§ **Brief**
The records follow. Filter them to the lines that hold "noche".

§ **Provided information**
----------------------------------------
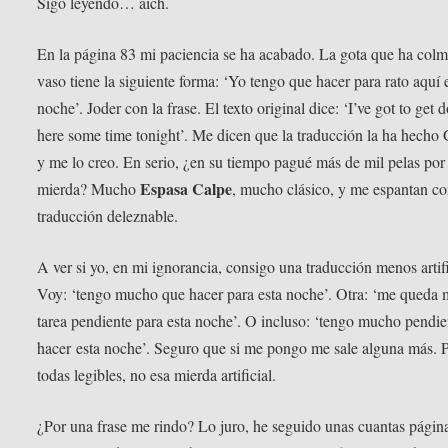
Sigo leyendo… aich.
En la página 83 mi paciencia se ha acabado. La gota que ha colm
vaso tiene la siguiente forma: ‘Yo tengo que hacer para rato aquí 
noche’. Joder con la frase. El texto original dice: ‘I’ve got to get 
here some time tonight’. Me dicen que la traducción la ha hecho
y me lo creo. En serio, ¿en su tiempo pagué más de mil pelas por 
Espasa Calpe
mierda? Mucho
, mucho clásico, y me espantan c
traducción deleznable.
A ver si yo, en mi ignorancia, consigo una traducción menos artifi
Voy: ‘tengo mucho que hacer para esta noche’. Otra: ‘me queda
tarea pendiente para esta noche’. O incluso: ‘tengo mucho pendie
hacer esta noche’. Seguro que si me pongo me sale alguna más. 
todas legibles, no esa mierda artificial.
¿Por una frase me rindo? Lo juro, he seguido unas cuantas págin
----------------------------------------
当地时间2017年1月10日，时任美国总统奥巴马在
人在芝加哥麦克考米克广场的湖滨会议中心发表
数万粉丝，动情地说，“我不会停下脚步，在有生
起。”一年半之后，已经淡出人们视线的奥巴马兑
----------------------------------------
§ **Task answer**
noche’. Joder con la frase. El texto original dice: ‘I’ve got to get 
Voy: ‘tengo mucho que hacer para esta noche’. Otra: ‘me queda
tarea pendiente para esta noche’. O incluso: ‘tengo mucho pendie
hacer esta noche’. Seguro que si me pongo me sale alguna más. 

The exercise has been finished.